Prove that a point $p ∈ \Bbb R$ is a limit point of A if and only if for every $\epsilon > 0$ there exists $y ∈ A$ such that $0 < |p − y| < \epsilon$.

Question

Alright, I posted this earlier and didn't really provide any context or format it correctly, so I figured I would fix all of that up. I'm a little confused on the idea of a limit point, so I was hoping to get some clarification.
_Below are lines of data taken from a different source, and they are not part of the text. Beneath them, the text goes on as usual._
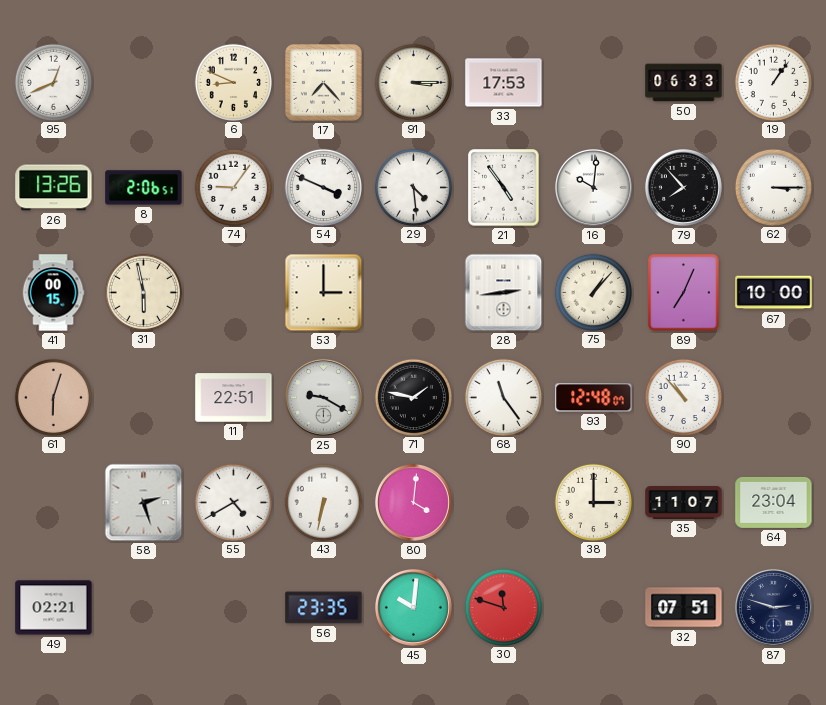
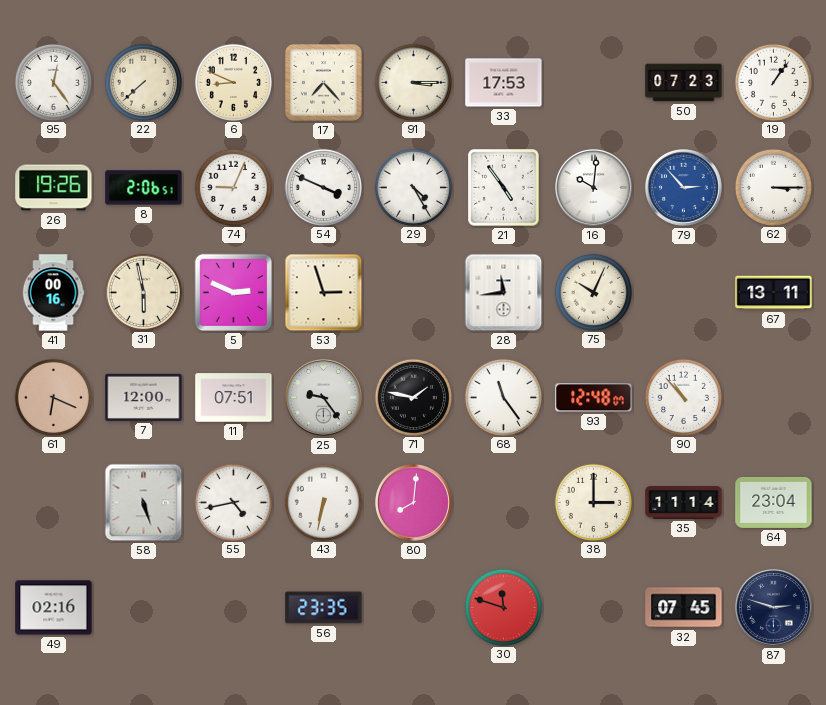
95: 12:41 -> 12:24
22: none -> 7:38
50: 06:33 -> 07:23
26: 13:26 -> 19:26
74: 9:06 -> 9:04
29: 4:29 -> 4:25
79: 7:53 -> 2:53
79 dial: black -> blue
41: 00:15 -> 00:16
5: none -> 2:49
53: 3:00 -> 2:57
28: 2:44 -> 11:44
75: 1:07 -> 10:04
89: 7:04 -> none
67: 10:00 -> 13:11
61: 6:03 -> 6:19
7: none -> 12:00
11: 22:51 -> 07:51
25: 9:20 -> 9:24
58: 2:27 -> 5:27
55: 4:40 -> 4:43
80: 4:01 -> 8:01
35: 11:07 -> 11:14
49: 02:21 -> 02:16
45: 10:01 -> none
32: 07:51 -> 07:45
Our definition of a limit point is as follows:

We say that a point $p$ is a limit point of X if every neighborhood of $p$ contains infinitely many elements of X.

Equivalently, we say that $p$ is a limit point of X if every neighborhood of $p$ contains at least one point of X which is different from $p$.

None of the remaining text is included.